## Dataset content
◇ ◇ ◇

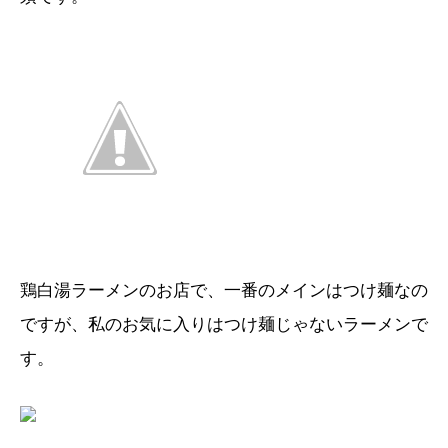
鶏白湯ラーメンのお店で、一番のメインはつけ麺なの
ですが、私のお気に入りはつけ麺じゃないラーメンで
す。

◇ ◇ ◇

## Task goal
Please provide a faithful transcription of all the data, pictures excluded.

## Solution to this task
鶏白湯ラーメンのお店で、一番のメインはつけ麺なの
ですが、私のお気に入りはつけ麺じゃないラーメンで
す。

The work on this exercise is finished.